REDALYC covers peer-reviewed journals and academic serials in fields represented at universities like Universidad de Antioquia, Universidad de São Paulo, Universidad Católica del Perú, and research centers such as Instituto Nacional de Antropología e Historia and Instituto de Investigaciones Filosóficas (UNAM). Participating journals often come from departments and institutes including Facultad de Ciencias Sociales (UNAM), Facultad de Filosofía y Letras (UBA), Facultad de Derecho (UdeG), and professional societies like Sociedad Mexicana de Geografía y Estadística. Access is open for readers, reflecting open science policies similar to those promoted by Plan S and national open access mandates from ministries such as Ministerio de Ciencia, Tecnología e Innovación (Argentina) and Ministerio de Ciencia, Tecnología y Telecomunicaciones (Costa Rica). REDALYC collaborates with institutional repositories at universities like Universidad Nacional de Colombia and digital preservation services akin to LOCKSS.

Content and Coverage

The collection includes articles, editorials, reviews, and special issues from journals in disciplines present at institutions like Facultad de Medicina (UNAM), Facultad de Ingeniería (USP), Facultad de Arquitectura (UChile), and cultural studies programs at Universidad Iberoamericana. Notable subject areas encompass literature and humanities associated with publishers such as Editorial Trotta and Siglo XXI Editores, legal studies connected to law faculties including Universidad de Salamanca collaborations, and social science research from centers like Centro de Estudios Sociales (CES). REDALYC indexes titles recognized by accreditation bodies like ANEP and research assessment agencies including FAPESP, CONICET, and SNI. It aggregates content from journals with editorial boards chaired by scholars affiliated to institutions such as El Colegio de México, Fundación Ortega y Gasset, Instituto de Estudios Peruanos, and Centro de Estudios Políticos y Constitucionales.

Technology and Platform

REDALYC’s platform implements metadata schemas and search functionalities comparable to systems used by Scopus, Web of Science, and Google Scholar, while maintaining regional focus. Technical integration leverages standards endorsed by NISO and interoperability practices similar to OAI-PMH harvesting used by national libraries like Biblioteca Nacional de Colombia. The platform supports DOI registration workflows akin to Crossref and uses indexing strategies paralleling those of EBSCO and ProQuest for discoverability.

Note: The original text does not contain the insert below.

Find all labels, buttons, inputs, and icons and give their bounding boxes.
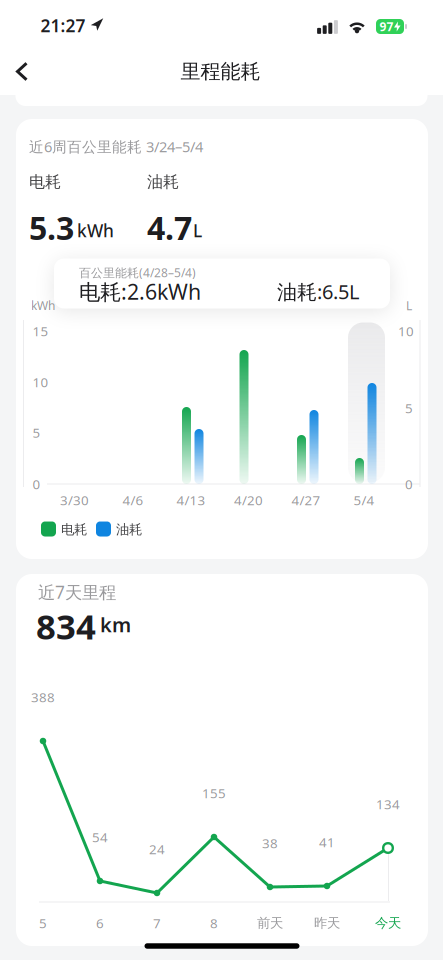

Server hosting and technical support have involved academic computing centers similar to Centro Nacional de Supercomputación (Spain) and digital library service models used by HathiTrust.

Impact and Reception

REDALYC has been cited in policy reports from agencies such as UNESCO, OECD, and the Inter-American Development Bank for enhancing visibility of Latin American scholarship. It is used by researchers at institutions including Harvard University, University of Oxford, Massachusetts Institute of Technology, and regional universities like Universidad de la República (Uruguay) and Universidad de Guadalajara. REDALYC’s role in citation networks intersects with bibliometric analyses by Scimago Research Group and evaluation exercises conducted by bodies like ANEP and FAPESP. Reception among publishers and libraries is generally favorable, with endorsements from editorial associations such as Asociación Colombiana de Editores de Revistas Científicas and library consortia including Consorcio Redalyc contributors. Academic reviews reference the platform in studies by scholars affiliated to El Colegio de la Frontera Norte, Centro de Investigación y Docencia Económicas, and Instituto de Investigaciones Filosóficas (UNAM).